└── README.md


/README.md:
--------------------------------------------------------------------------------
  1 | # Peer-to-Peer Frequently Asked Questions
  2 | 
  3 | **N.B.** This FAQ focuses on the very nebulous term "p2p system". There's not a
  4 | single answer that maps exactly to *all* peer-to-peer systems; this FAQ does its
  5 | best to provide a general answer when possible, and provide concrete examples
  6 | where it makes sense.
  7 | 
  8 | This FAQ also provides multiple answers per question, from various authors.
  9 | There is no single objective perspective, so more viewpoints are invited: file a
 10 | pull request!
 11 | 
 12 | ## 1. Sounds great, but will it scale?
 13 | 
 14 | *From [@staltz][staltz]:*
 15 | 
 16 | Yes. It is rare to find a p2p service that does not scale. They are distributed
 17 | systems by design, and most distributed systems are meant to scale. You could
 18 | say, then, that many distributed systems take cues from p2p systems in order to
 19 | scale properly. As a good example, Skype was built by the same engineers who
 20 | built Kazaa, and Skype internally used p2p distribution in order to alleviate
 21 | the load from any single node, and to save costs. Bittorrent also thrives in
 22 | situations where there are a high number of peers.
 23 | 
 24 | Like centralized systems, performance will suffer if the load is not
 25 | distributed. A torrent file with only one seed and thousands of leechers would
 26 | struggle to initially share to the first wave of peers. Unlike a centralized
 27 | system though, once that first wave of peers downloads a copy, the bandwidth for
 28 | that torrent data to be served grows exponentially.
 29 | 
 30 | ## 2. If websites are hosted on p2p, what happens when no peers are online?
 31 | 
 32 | *From [@noffle][noffle]:*
 33 | 
 34 | The same result as when a centralized website goes down: it isn't available.
 35 | 
 36 | The difference is that peer-to-peer networks distribute *the power to host*. I
 37 | could run a peer serving my website on a server. Instantly I have the same
 38 | website availability as a traditional centralized website. The difference is
 39 | that there may be many peers in the swarm that are also hosting my website, so
 40 | if my server goes down, the site will continue to be accessible through those
 41 | seeding peers.
 42 | 
 43 | *From [@retrohacker][retrohacker]:*
 44 | 
 45 | Many p2p systems, i.e. BitTorrent, are optimized for sharing popular content.

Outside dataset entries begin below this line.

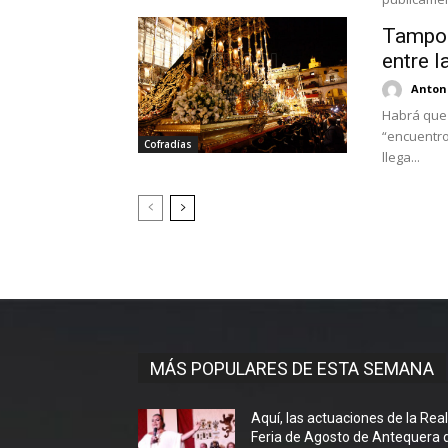
Tampoc
entre l
Antoni
Habrá que 
“encuentro
Cofradías
llega...
MÁS POPULARES DE ESTA SEMANA
Aquí, las actuaciones de la Rea
Feria de Agosto de Antequera 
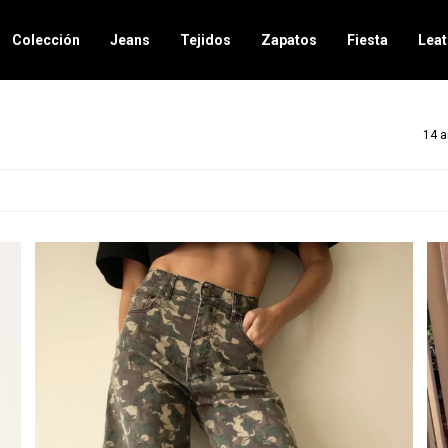
Colección
Jeans
Tejidos
Zapatos
Fiesta
Leat
14 a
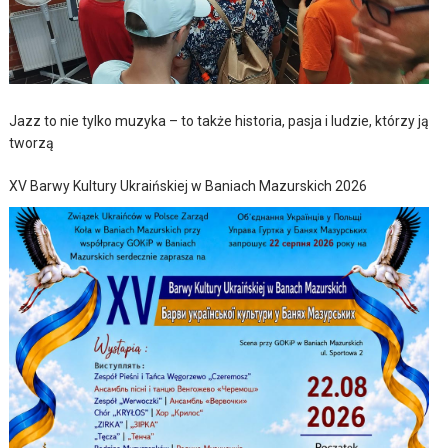
Jazz to nie tylko muzyka – to także historia, pasja i ludzie, którzy ją
tworzą
XV Barwy Kultury Ukraińskiej w Baniach Mazurskich 2026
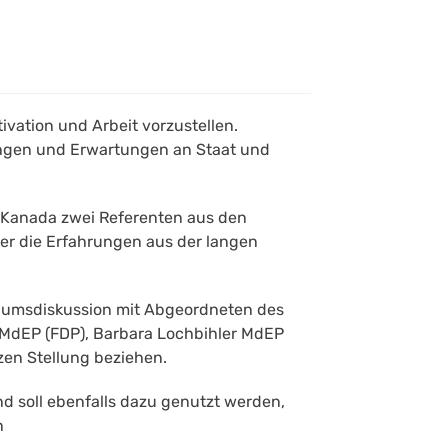
vation und Arbeit vorzustellen.
ngen und Erwartungen an Staat und
 Kanada zwei Referenten aus den
er die Erfahrungen aus der langen
odiumsdiskussion mit Abgeordneten des
MdEP (FDP), Barbara Lochbihler MdEP
zen Stellung beziehen.
nd soll ebenfalls dazu genutzt werden,
n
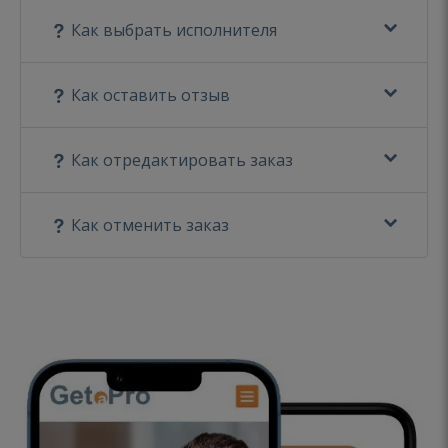
Как выбрать исполнителя
Как оставить отзыв
Как отредактировать заказ
Как отменить заказ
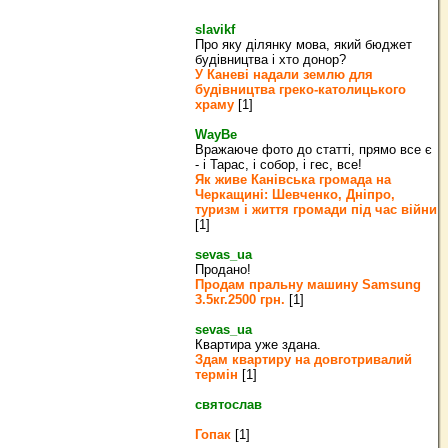
slavikf
Про яку ділянку мова, який бюджет
будівництва і хто донор?
У Каневі надали землю для
будівництва греко‐католицького
храму
[1]
WayBe
Вражаюче фото до статті, прямо все є
- і Тарас, і собор, і гес, все!
Як живе Канівська громада на
Черкащині: Шевченко, Дніпро,
туризм і життя громади під час війни
[1]
sevas_ua
Продано!
Продам пральну машину Samsung
3.5кг.2500 грн.
[1]
sevas_ua
Квартира уже здана.
Здам квартиру на довготривалий
термін
[1]
святослав
Гопак
[1]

 46 | The more popular a piece of content, the more available the content becomes. The
 47 | less popular content is, the less available the content becomes. Popularity in
 48 | this case is the number of peers actively consuming and sharing a piece of
 49 | content. The ability to access any piece of content on a p2p network is limited
 50 | by the availability of peers, no peers no content.
 51 | 
 52 | If you share content on a p2p network that you have a vested interest in being
 53 | always-available, you must invest in maintaining your own highly available peers
 54 | that share this content. This is not dissimilar to a centralized network, in
 55 | that you must build highly available infrastructure to share your content.
 56 | However, unlike a centralized network, you're infrastructure is no longer a
 57 | single point of failure since you have the benefit of a p2p network supporting
 58 | you.
 59 | 
 60 | In the p2p model, you are not soley responsible for your uptime or performance.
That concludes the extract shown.